■ **Exercise directions**: Reproduce each line below without any alteration.

■ **Information given**:
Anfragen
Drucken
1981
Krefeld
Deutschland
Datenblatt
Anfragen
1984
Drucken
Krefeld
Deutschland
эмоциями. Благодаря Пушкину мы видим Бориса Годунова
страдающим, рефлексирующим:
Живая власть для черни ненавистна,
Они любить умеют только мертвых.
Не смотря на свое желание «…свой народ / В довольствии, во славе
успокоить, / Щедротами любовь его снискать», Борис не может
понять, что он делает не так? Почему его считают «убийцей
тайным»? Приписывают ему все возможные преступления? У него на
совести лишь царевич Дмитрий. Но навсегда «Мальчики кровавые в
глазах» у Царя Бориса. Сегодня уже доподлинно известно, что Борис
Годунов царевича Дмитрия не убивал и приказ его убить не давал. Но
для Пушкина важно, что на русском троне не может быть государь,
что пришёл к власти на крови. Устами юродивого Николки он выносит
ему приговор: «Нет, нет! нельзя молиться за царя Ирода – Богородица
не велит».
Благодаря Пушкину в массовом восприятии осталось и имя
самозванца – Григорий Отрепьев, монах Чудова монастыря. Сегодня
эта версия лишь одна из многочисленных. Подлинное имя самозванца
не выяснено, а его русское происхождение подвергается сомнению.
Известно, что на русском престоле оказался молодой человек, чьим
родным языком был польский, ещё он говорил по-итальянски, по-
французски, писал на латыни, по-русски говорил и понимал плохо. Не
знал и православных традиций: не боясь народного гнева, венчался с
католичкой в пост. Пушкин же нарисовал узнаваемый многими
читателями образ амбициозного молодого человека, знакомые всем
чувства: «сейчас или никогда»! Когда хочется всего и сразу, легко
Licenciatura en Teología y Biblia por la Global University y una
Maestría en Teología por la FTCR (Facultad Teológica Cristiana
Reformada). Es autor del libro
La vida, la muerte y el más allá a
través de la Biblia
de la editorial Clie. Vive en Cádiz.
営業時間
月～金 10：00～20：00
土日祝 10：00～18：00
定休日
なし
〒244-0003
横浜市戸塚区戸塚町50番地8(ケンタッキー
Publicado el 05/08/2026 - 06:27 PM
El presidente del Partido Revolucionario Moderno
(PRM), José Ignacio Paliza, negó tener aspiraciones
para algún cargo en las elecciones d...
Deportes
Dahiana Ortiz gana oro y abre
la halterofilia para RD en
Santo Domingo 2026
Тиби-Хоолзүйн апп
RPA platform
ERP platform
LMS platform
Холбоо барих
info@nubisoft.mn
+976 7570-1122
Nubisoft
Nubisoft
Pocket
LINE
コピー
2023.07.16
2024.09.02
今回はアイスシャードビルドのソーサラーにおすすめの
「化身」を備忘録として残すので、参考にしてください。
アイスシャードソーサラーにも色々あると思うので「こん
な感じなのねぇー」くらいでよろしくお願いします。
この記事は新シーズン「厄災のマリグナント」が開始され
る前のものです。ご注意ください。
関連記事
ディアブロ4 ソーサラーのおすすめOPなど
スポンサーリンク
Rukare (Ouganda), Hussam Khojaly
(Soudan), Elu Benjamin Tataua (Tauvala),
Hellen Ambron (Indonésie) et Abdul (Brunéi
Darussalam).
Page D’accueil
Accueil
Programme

■ **Task response**:
Anfragen
Drucken
1981
Krefeld
Deutschland
Datenblatt
Anfragen
1984
Drucken
Krefeld
Deutschland
эмоциями. Благодаря Пушкину мы видим Бориса Годунова
страдающим, рефлексирующим:
Живая власть для черни ненавистна,
Они любить умеют только мертвых.
Не смотря на свое желание «…свой народ / В довольствии, во славе
успокоить, / Щедротами любовь его снискать», Борис не может
понять, что он делает не так? Почему его считают «убийцей
тайным»? Приписывают ему все возможные преступления? У него на
совести лишь царевич Дмитрий. Но навсегда «Мальчики кровавые в
глазах» у Царя Бориса. Сегодня уже доподлинно известно, что Борис
Годунов царевича Дмитрия не убивал и приказ его убить не давал. Но
для Пушкина важно, что на русском троне не может быть государь,
что пришёл к власти на крови. Устами юродивого Николки он выносит
ему приговор: «Нет, нет! нельзя молиться за царя Ирода – Богородица
не велит».
Благодаря Пушкину в массовом восприятии осталось и имя
самозванца – Григорий Отрепьев, монах Чудова монастыря. Сегодня
эта версия лишь одна из многочисленных. Подлинное имя самозванца
не выяснено, а его русское происхождение подвергается сомнению.
Известно, что на русском престоле оказался молодой человек, чьим
родным языком был польский, ещё он говорил по-итальянски, по-
французски, писал на латыни, по-русски говорил и понимал плохо. Не
знал и православных традиций: не боясь народного гнева, венчался с
католичкой в пост. Пушкин же нарисовал узнаваемый многими
читателями образ амбициозного молодого человека, знакомые всем
чувства: «сейчас или никогда»! Когда хочется всего и сразу, легко
Licenciatura en Teología y Biblia por la Global University y una
Maestría en Teología por la FTCR (Facultad Teológica Cristiana
Reformada). Es autor del libro
La vida, la muerte y el más allá a
través de la Biblia
de la editorial Clie. Vive en Cádiz.
営業時間
月～金 10：00～20：00
土日祝 10：00～18：00
定休日
なし
〒244-0003
横浜市戸塚区戸塚町50番地8(ケンタッキー
Publicado el 05/08/2026 - 06:27 PM
El presidente del Partido Revolucionario Moderno
(PRM), José Ignacio Paliza, negó tener aspiraciones
para algún cargo en las elecciones d...
Deportes
Dahiana Ortiz gana oro y abre
la halterofilia para RD en
Santo Domingo 2026
Тиби-Хоолзүйн апп
RPA platform
ERP platform
LMS platform
Холбоо барих
info@nubisoft.mn
+976 7570-1122
Nubisoft
Nubisoft
Pocket
LINE
コピー
2023.07.16
2024.09.02
今回はアイスシャードビルドのソーサラーにおすすめの
「化身」を備忘録として残すので、参考にしてください。
アイスシャードソーサラーにも色々あると思うので「こん
な感じなのねぇー」くらいでよろしくお願いします。
この記事は新シーズン「厄災のマリグナント」が開始され
る前のものです。ご注意ください。
関連記事
ディアブロ4 ソーサラーのおすすめOPなど
スポンサーリンク
Rukare (Ouganda), Hussam Khojaly
(Soudan), Elu Benjamin Tataua (Tauvala),
Hellen Ambron (Indonésie) et Abdul (Brunéi
Darussalam).
Page D’accueil
Accueil
Programme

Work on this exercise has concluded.